For instance, if you have three dumps with the next objects in memory:
We can say that our object at
0x01 is a long-term object due to our usual memory growth at boot. However
0x02 is ALLOCATED at B, hence if big it could be the cause of a bloat. However, it cannot be the cause of our leak since it has been garbage collected in C. Finally,
0x03 is RETAINED since it appears after some time (B) and stays there (C), it has great chances to be the reason of our leak.

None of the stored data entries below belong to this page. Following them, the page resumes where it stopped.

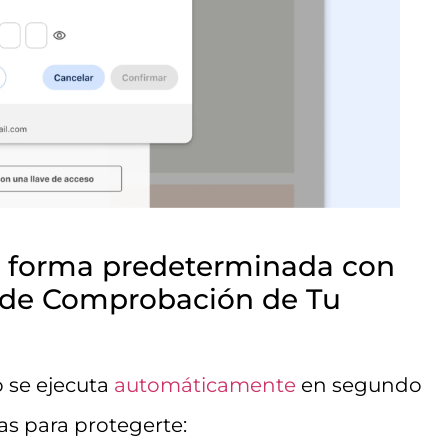
e forma predeterminada con
s de Comprobación de Tu
 se ejecuta
automáticamente
en segundo
as para protegerte: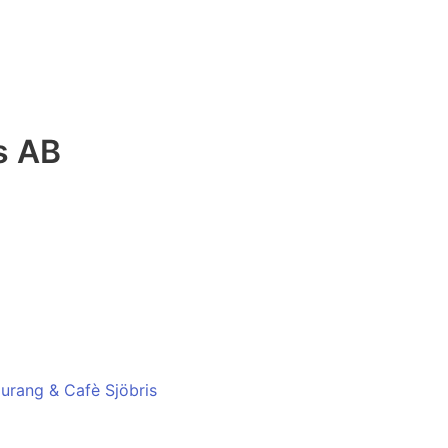
s AB
aurang & Cafè Sjöbris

To do that in your code, you just need to
derailed exec perf:heap_diff. This will save three dumps for you, and run a three-way diff against those. You can then just check which retained line concern your application.
$ TEST_COUNT=2000 RACK_ENV=production PATH_TO_HIT=/v1/status derailed exec perf:heap_diff
$ heapy diff tmp/2021-05-06T11:15:43+02:00-heap-0.ndjson tmp/2021-05-06T11:15:52+02:00-heap-1.ndjson tmp/2021-05-06T11:16:04+02:00-heap-2.ndjson \
| grep klaxit-via
Retained DATA 1984 objects of size 158720/13482787 (in bytes) at: /Users/ulysse/Dev/klaxit/klaxit-via/app.rb:56
Retained IMEMO 1982 objects of size 142704/13482787 (in bytes) at: /Users/ulysse/Dev/klaxit/klaxit-via/app.rb:56
If you get a few lines with a huge size, bingo! It is now a matter of understanding why the code is leaking, and fixing that. Otherwise, consider testing another endpoint, changing
PATH_TO_HIT. I suggest to always start with a simple endpoint as it will tell you if the leak lies in your whole stack or only in a single endpoint.
5. Wrapping up
It is now time to commit, run
derailed exec perf:mem_over_time on the former leaking endpoint, and see that nice plateau after a few requests, indicating that you've solved the leak (congrats!)